Class Documentation#

Classes should have a docstring describing the class, plus docstrings for __init__ and all public methods:

class DataProcessor:
    """
    Process and analyze data from experiments.

    This class provides methods for loading, processing, and analyzing
    experimental data. It handles various data formats and provides
    utilities for common operations.

    Parameters
    ----------
    config : dict
        Configuration dictionary
    verbose : bool, optional
        Enable verbose output (default: False)

    Attributes
    ----------
    data : np.ndarray
        Currently loaded data
    metadata : dict
        Metadata for current data

    Examples
    --------
    >>> processor = DataProcessor({'mode': 'fast'})
    >>> processor.load_data('file.npy')
    >>> result = processor.process()
    """

    def __init__(self, config, verbose=False):
        self.config = config
        self.verbose = verbose
        self.data = None
        self.metadata = {}

    def load_data(self, filename):
        """
        Load data from file.

        Parameters
        ----------
        filename : str
            Path to data file

        Returns
        -------
        bool
            True if loading was successful
        """
        pass

Module Documentation#

Each module should have a docstring at the top describing its purpose:

"""
Atmospheric turbulence modeling

This module provides tools for modeling atmospheric turbulence in
adaptive optics systems. It includes functions for computing
von Karman power spectral densities, generating phase screens,
and analyzing turbulence profiles.

Main classes:

* VonKarmanPsd - von Karman PSD calculator
* PhaseScreenGenerator - turbulent phase screen generation
* Cn2Profile - atmospheric Cn2 profile representation

Examples
--------
>>> from arte.atmo import VonKarmanPsd
>>> psd = VonKarmanPsd(r0=0.15, L0=25)
>>> spectrum = psd.spatial_psd(freq_vector)
"""

import numpy as np
# ... rest of module

Adding New Modules to Documentation#

When adding a new module, create a corresponding .rst file in docs/:

  1. Create docs/mymodule.rst

  2. Add it to the toctree in docs/index.rst

  3. Use this template:

My Module (`arte.mymodule`)
===========================

Introduction
------------

Brief description of what this module does.

Submodules
----------

submodule1 module
-----------------

.. automodule:: arte.mymodule.submodule1
   :members:
   :undoc-members:
   :show-inheritance:

Testing Documentation#

Always test documentation builds locally before pushing:

cd docs
make clean
make html

Fix any errors or warnings that appear. View the result in your browser:

open _build/html/index.html

Jupyter Notebooks as Tutorials#

Tutorials should be Jupyter notebooks placed in docs/notebook/.

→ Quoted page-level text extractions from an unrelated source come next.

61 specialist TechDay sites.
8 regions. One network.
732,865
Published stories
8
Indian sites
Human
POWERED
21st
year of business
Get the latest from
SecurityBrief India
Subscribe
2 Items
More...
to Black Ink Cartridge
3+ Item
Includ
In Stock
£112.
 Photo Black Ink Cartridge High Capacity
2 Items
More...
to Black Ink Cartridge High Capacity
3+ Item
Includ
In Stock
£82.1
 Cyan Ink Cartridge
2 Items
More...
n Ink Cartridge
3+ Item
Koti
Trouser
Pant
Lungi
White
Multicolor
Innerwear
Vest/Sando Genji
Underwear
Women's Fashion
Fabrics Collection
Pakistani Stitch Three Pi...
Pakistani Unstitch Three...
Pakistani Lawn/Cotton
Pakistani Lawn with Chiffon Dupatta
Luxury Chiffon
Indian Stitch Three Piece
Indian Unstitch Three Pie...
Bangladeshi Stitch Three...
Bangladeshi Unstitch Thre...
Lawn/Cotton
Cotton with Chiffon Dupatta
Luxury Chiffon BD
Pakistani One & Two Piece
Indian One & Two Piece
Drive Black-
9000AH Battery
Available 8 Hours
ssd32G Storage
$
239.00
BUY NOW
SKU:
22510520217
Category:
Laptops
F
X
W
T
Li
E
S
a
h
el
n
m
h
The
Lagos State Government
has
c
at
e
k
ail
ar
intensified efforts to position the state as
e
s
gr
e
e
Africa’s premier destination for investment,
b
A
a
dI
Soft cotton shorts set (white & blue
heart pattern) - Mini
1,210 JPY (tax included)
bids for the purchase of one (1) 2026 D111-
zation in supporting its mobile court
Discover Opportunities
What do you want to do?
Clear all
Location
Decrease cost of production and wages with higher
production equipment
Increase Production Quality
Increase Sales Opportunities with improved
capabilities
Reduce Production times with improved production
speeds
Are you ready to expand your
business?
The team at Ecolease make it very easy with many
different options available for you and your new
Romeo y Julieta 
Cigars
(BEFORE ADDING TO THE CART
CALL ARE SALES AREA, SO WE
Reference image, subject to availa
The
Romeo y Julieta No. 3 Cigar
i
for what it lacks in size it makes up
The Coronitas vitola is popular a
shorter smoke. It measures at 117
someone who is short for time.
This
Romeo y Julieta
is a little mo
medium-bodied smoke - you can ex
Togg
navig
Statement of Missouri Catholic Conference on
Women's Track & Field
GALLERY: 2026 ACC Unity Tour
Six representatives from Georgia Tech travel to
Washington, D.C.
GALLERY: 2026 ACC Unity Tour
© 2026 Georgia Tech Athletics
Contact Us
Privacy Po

They will be automatically rendered in the documentation via nbsphinx.

Requirements for tutorial notebooks:

  • Clear title and introduction

  • Executable cells (should run without errors)

  • Narrative text explaining what’s happening

  • Clean output (run all cells before committing)

  • Minimal dependencies

Add notebooks to docs/tutorial.rst to include them in the documentation.